── INFORMATION SHOWN
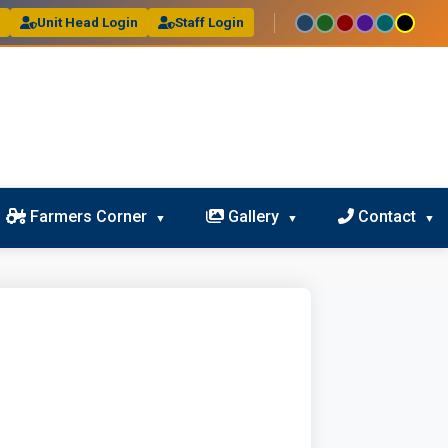
l
Unit Head Login
Staff Login
Farmers Corner
Gallery
Contact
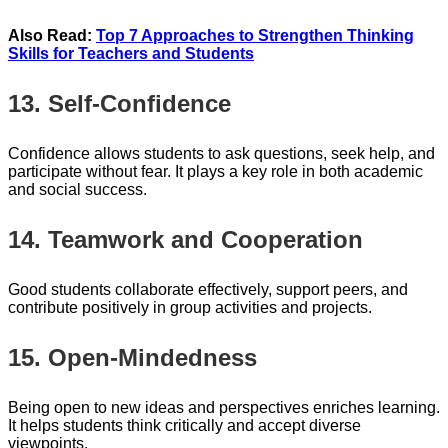
Also Read:
Top 7 Approaches to Strengthen Thinking
Skills for Teachers and Students
13. Self-Confidence
Confidence allows students to ask questions, seek help, and
participate without fear. It plays a key role in both academic
and social success.
14. Teamwork and Cooperation
Good students collaborate effectively, support peers, and
contribute positively in group activities and projects.
15. Open-Mindedness
Being open to new ideas and perspectives enriches learning.
It helps students think critically and accept diverse
viewpoints.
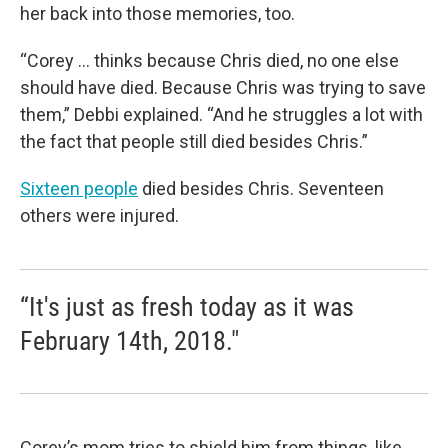
her back into those memories, too.
“Corey ... thinks because Chris died, no one else
should have died. Because Chris was trying to save
them,” Debbi explained. “And he struggles a lot with
the fact that people still died besides Chris.”
Sixteen people
died besides Chris. Seventeen
others were injured.
“It's just as fresh today as it was
February 14th, 2018."
Corey’s mom tries to shield him from things, like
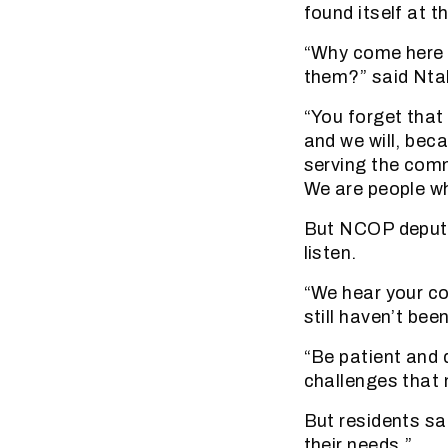
found itself at 
“Why come here 
them?” said Nta
“You forget that
and we will, bec
serving the comm
We are people wh
But NCOP deputy
listen.
“We hear your co
still haven’t bee
“Be patient and 
challenges that 
But residents sa
their needs.”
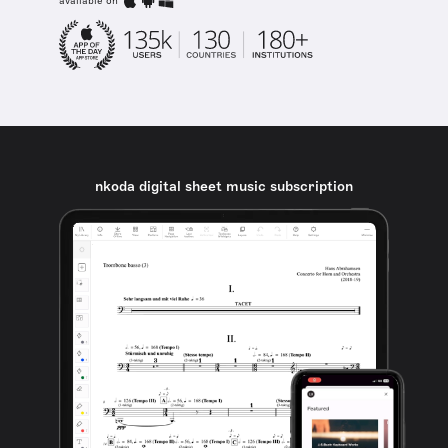
available on
nkoda digital sheet music subscription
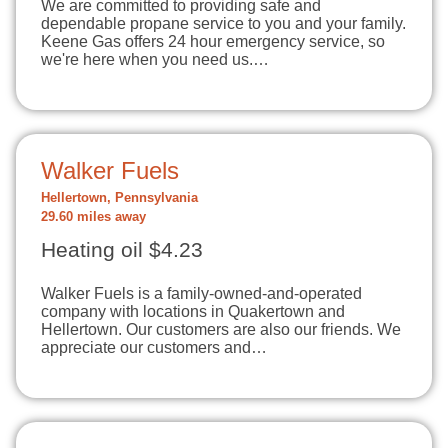
We are committed to providing safe and
dependable propane service to you and your family.
Keene Gas offers 24 hour emergency service, so
we're here when you need us.…
Walker Fuels
Hellertown, Pennsylvania
29.60 miles away
Heating oil $4.23
Walker Fuels is a family-owned-and-operated
company with locations in Quakertown and
Hellertown. Our customers are also our friends. We
appreciate our customers and…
────
__WHAT TO PRODUCE__
Word for word, reproduce all of the entries above and omit the pictures.

__RESPONSE BOX__
l
Unit Head Login
Staff Login
Farmers Corner
Gallery
Contact
Also Read:
Top 7 Approaches to Strengthen Thinking
Skills for Teachers and Students
13. Self-Confidence
Confidence allows students to ask questions, seek help, and
participate without fear. It plays a key role in both academic
and social success.
14. Teamwork and Cooperation
Good students collaborate effectively, support peers, and
contribute positively in group activities and projects.
15. Open-Mindedness
Being open to new ideas and perspectives enriches learning.
It helps students think critically and accept diverse
viewpoints.
her back into those memories, too.
“Corey ... thinks because Chris died, no one else
should have died. Because Chris was trying to save
them,” Debbi explained. “And he struggles a lot with
the fact that people still died besides Chris.”
Sixteen people
died besides Chris. Seventeen
others were injured.
“It's just as fresh today as it was
February 14th, 2018."
Corey’s mom tries to shield him from things, like
found itself at 
“Why come here 
them?” said Nta
“You forget that
and we will, bec
serving the comm
We are people wh
But NCOP deputy
listen.
“We hear your co
still haven’t bee
“Be patient and 
challenges that 
But residents sa
their needs.”
available on
nkoda digital sheet music subscription
We are committed to providing safe and
dependable propane service to you and your family.
Keene Gas offers 24 hour emergency service, so
we're here when you need us.…
Walker Fuels
Hellertown, Pennsylvania
29.60 miles away
Heating oil $4.23
Walker Fuels is a family-owned-and-operated
company with locations in Quakertown and
Hellertown. Our customers are also our friends. We
appreciate our customers and…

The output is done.